#### Prompt:
Please transcribe the listing below exactly, but only from the line containing "eporting-Prozessen" through its last line.

Content starts

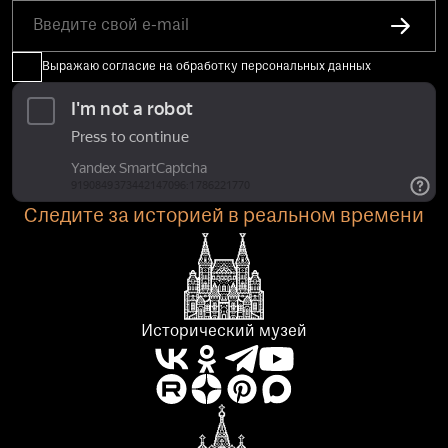
Выражаю согласие на обработку персональных данных
Следите за историей в реальном времени
Исторический музей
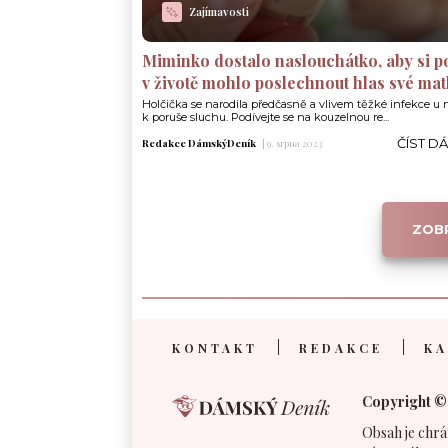
Zajímavosti
Miminko dostalo naslouchátko, aby si p
v životě mohlo poslechnout hlas své ma
Holčička se narodila předčasně a vlivem těžké infekce u n
k poruše sluchu. Podívejte se na kouzelnou re...
ČÍST D
Redakce DámskýDeník
|
9. srpna 2023
ZOBR
KONTAKT
REDAKCE
KA
Copyright ©
Obsah je chrá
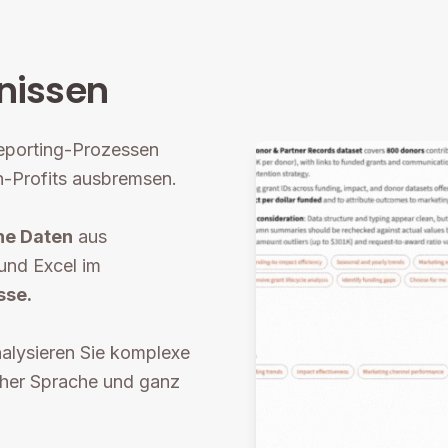
tnissen
eporting-Prozessen
-Profits ausbremsen.
he Daten
aus
und Excel im
sse.
nalysieren Sie komplexe
icher Sprache und ganz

Content ends

#### Response to this task:
eporting-Prozessen
-Profits ausbremsen.
he Daten
aus
und Excel im
sse.
nalysieren Sie komplexe
icher Sprache und ganz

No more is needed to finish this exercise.